В другую бы ночь да в другом месте, конечно, половина бы совершенно точно спала, не обращая внимания ни на какие графики, и не пялилась до рези в глазах, всматриваясь в темноту. И никакое начальство было бы не указ. Но сегодня вполне уже опытные солдаты и сами понимали, что это не командирская прихоть.
Алексей закончил об этом размышлять, дошёл до санитарного кунга и увидел в неприкрытой шторке бокового окошка слабый свет от дежурного освещения.
Лёша поднялся по ступенькам, открыл двери, зашёл. В углу на лежаке в тельняшке и накинутом на плечи бушлате беззвучно сидела Тася. Она опустила голову, низко согнулась в пояснице, припав женским станом к своим коленям, и смотрела под ноги. Молодая женщина даже не взглянула на вошедшего, но сам Шаховской увидел, что её плечи вздрагивают тем характерным и узнаваемым образом, когда порой человек заходится в смехе до такой степени, что лишь видно, как содрогаются плечи, а самого звука смеха неслышно.

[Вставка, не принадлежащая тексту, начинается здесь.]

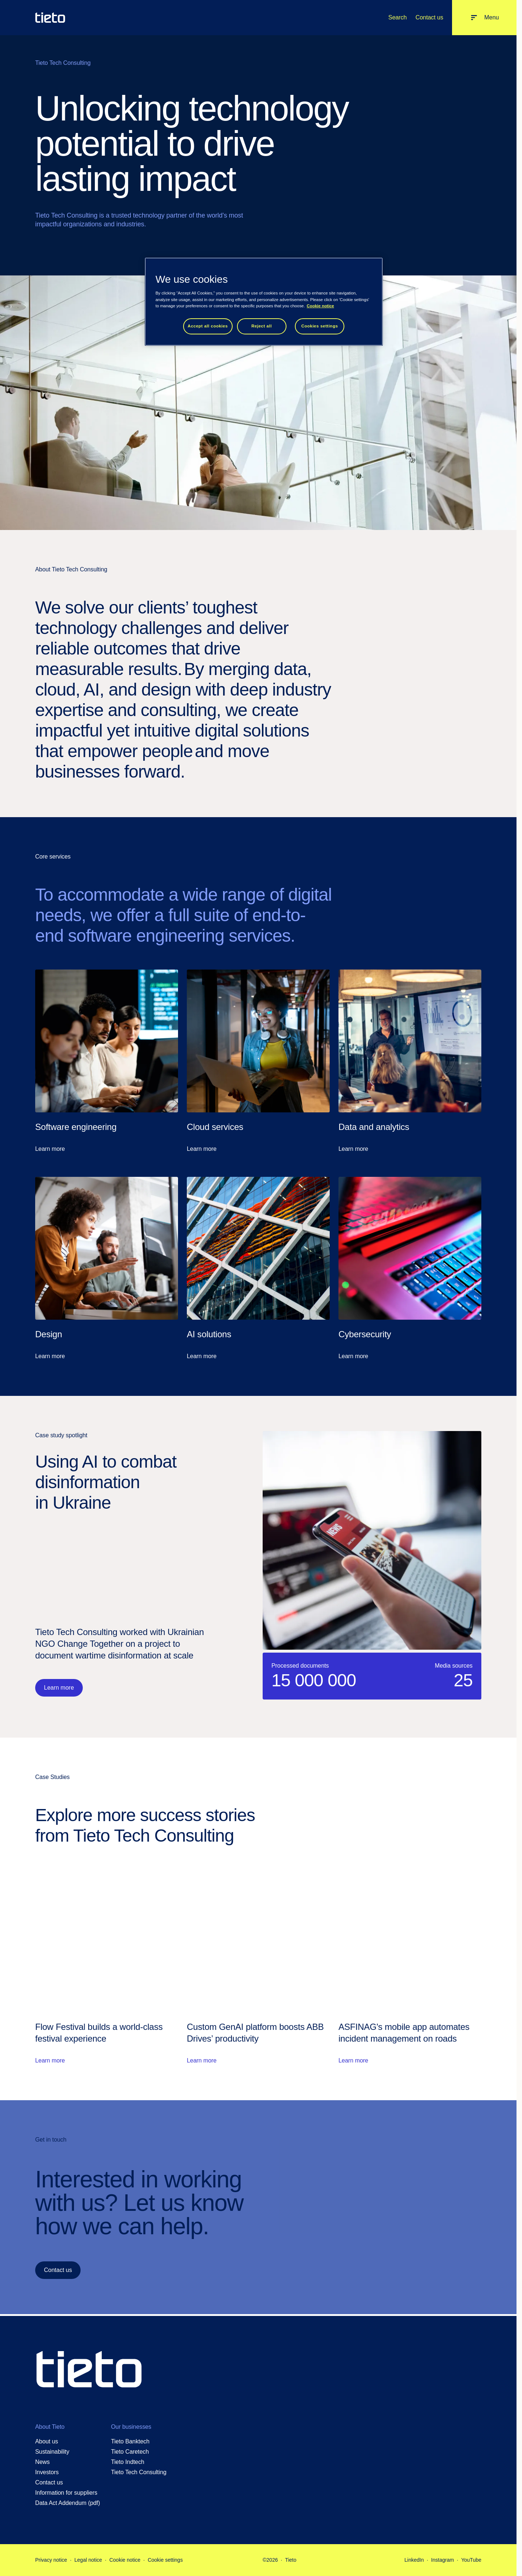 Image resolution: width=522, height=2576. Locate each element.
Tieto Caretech (130, 2452)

«Какой смех? Откуда?» – промелькнула мысль, и сразу же пришло понимание и тут же пронзило болью, что она беззвучно рыдает. Алексей быстро подошёл к ней, положил рядом автомат и этот духовский пояс. Взял её ладонями подмышки, – бушлат соскользнул, – она оставалась лишь в одной тельняшке. Он поднял её, поставил, крепко обнял. Тася выставила вперёд согнутые в локтях руки, и хотя их тела были прижаты, но граница интимной близости оказалась не нарушена. Лёша стал успокаивать её, легко поглаживая по плечам и спине:
– Тася… Татуся, успокойся, девочка… успокойся… Лапочка, ну не надо…
Тася понемногу начала брать себя в руки, и беззвучные рыдания сменились всхлипываниями. Они были очень жалостливыми и трогательными, хотя ощущалось, что волевая женщина стремится вернуть самоконтроль.
Шаховской лишь крепче прижал её к себе… И…
Удерживая её своими крепкими руками и пытаясь взглянуть ей в лицо, он неожиданно ощутил крупные и упругие женские груди. И он – ему стало дико и противно за себя – он почувствовал сильное сексуальное влечение к этой женщине, в которой было так много душевной красоты и человеческой силы…
«Ну зачем это сейчас?!» – хлёстко и болезненно резануло Алексея. Он почувствовал себя крайне неловко и сконфуженно от категорически неуместных, как ему показалось, после всех предшествовавших боевых событий, инстинктивных побуждений, вспыхнувших в это мгновение.
Хотя на фоне резкого эмоционального перегруза, который случился недавно у обоих, инстинкты требовали своего выплеска и разрядки, и подсознание указывало Шаховскому, что это был бы наиболее действенный метод.
Но сознанием, именно душевными своими нормативами и принципами, Лёша понимал, что секс в данных обстоятельствах будет предательством только что погибших людей. Что это будет просто какая-то языческая пляска на крови. Она – кровь – и действительно была ещё в кунге, ведь Тася даже не имела времени тщательно обработать помещение.
А Тася?..
А Тася, как молодая и здоровая женщина, просто не могла не ощутить всех этих его внутренних сексуальных проявлений… Она или догадывалась, как зрелый человек, или на подсознательном уровне понимала причину его такой реакции. И она же одновременно чувствовала и это его отторжение от сексуального возбуждения, так сильно и стремительно возникшего в Шаховском, но воспринятого им как совершенно низменное и недостойное проявление.
Она тоже поддалась его влечению, но в силу специфики женской психики могла себя контролировать и действовать осознанно при данных обстоятельствах, и поэтому понимала, что Алексею нужно помочь и пресечь это возбуждение. Остудить его резко и быстро, чтобы он потом не находился под дополнительным гнётом неудовлетворённых потребностей.